I’m continuing with my exploration in the AWS world 🙂
For the last couple of days, I have been occasionally receiving the weird error “NSuckUpload” when I try to either upload a part to an S3 Multipart upload or try to complete the upload with given UploadId.
S3 Multipart Upload is the way you upload really big files into S3.
As of today (2019 Jan 18), the docs indicate that you can upload a 5GB file with one call to their api, but for bigger files, you’d need to split the file in parts and upload each one of them using the S3 Multipart Upload API.
Here’s how the multipart upload API works:
- Call the s3. createMultipartUpload method to indicate that you will upload a file split on parts. Each part should be between 5MB and 5GB. You can have < 5MB only for the last part (which is useful if you don’t know exactly how big is your file that you’re going to export). The method returns an UploadId, that one must use in order to add parts and complete the multipart upload.
- (N-times) Upload a part using s3.uploadPart, providing the body of the file part, the UploadId, the PartNumber, and the items you pass everywhere – the Bucket and the Key. Mind that PartNumber starts from 1 (for whatever reason). This method returns ETag for your part that you must store.
- Call the s3.completeMultipartUpload method to indicate that you’re ready with the upload.
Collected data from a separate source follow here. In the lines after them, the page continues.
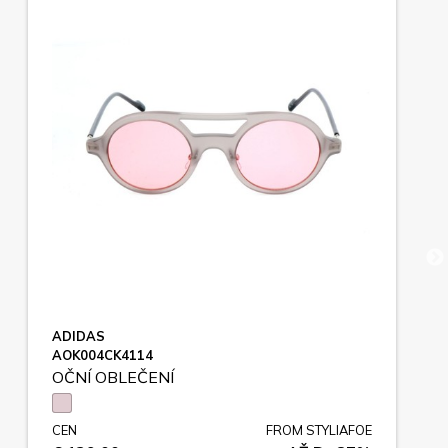
ADIDAS
AOK004CK4114
OČNÍ OBLEČENÍ
CEN
FROM STYLIAFOE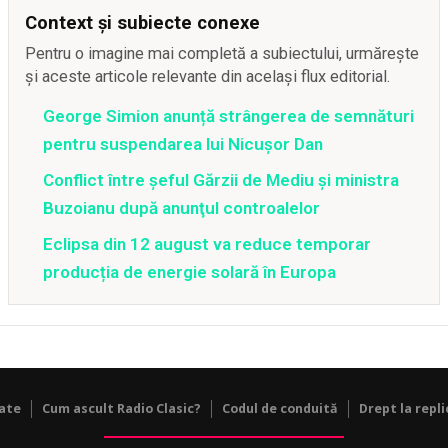
Context și subiecte conexe
Pentru o imagine mai completă a subiectului, urmărește
și aceste articole relevante din același flux editorial.
George Simion anunță strângerea de semnături
pentru suspendarea lui Nicușor Dan
Conflict între şeful Gărzii de Mediu şi ministra
Buzoianu după anunţul controalelor
Eclipsa din 12 august va reduce temporar
producția de energie solară în Europa
tate
Cum ascult Radio Clasic?
Codul de conduită
Drept la repli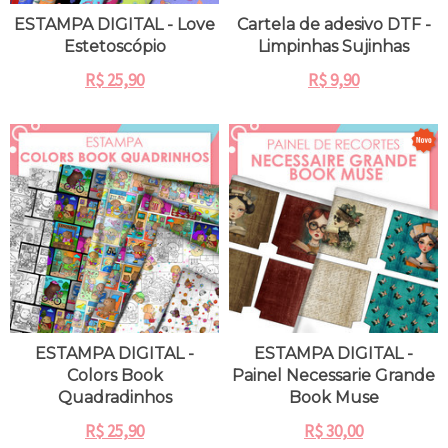
ESTAMPA DIGITAL - Love
Cartela de adesivo DTF -
Estetoscópio
Limpinhas Sujinhas
R$
25,90
R$
9,90
ESTAMPA DIGITAL -
ESTAMPA DIGITAL -
Colors Book
Painel Necessarie Grande
Quadradinhos
Book Muse
R$
25,90
R$
30,00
One has to provide the UploadId all the parts in format { ETag, PartNumber } and the regular Bucket and Key.
After completing these steps in the s3 bucket a file with the given name (Key) should appear.
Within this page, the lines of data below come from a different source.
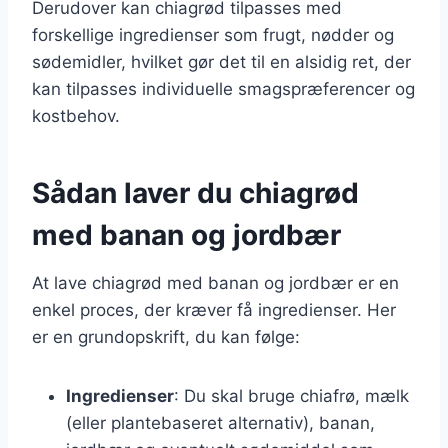
Derudover kan chiagrød tilpasses med
forskellige ingredienser som frugt, nødder og
sødemidler, hvilket gør det til en alsidig ret, der
kan tilpasses individuelle smagspræferencer og
kostbehov.
Sådan laver du chiagrød
med banan og jordbær
At lave chiagrød med banan og jordbær er en
enkel proces, der kræver få ingredienser. Her
er en grundopskrift, du kan følge:
Ingredienser
: Du skal bruge chiafrø, mælk
(eller plantebaseret alternativ), banan,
So my mistake here was that my DB exporter didn’t wait for all the async work to be done before calling the stream ‘end’. This caused writing after the ‘end’ of the stream and skipping a number of items
The funny part was that instead of receiving an error regarding this casual problem, the AWS API returned 404 “NoSuchUpload”, although I could see the uploadId when listing the active uploads afterward.
Moral of the story:
Add unit tests to your code and verify that you could write something to file before trying to upload it to the cloud. Also – try to provide useful error messages when designing an API.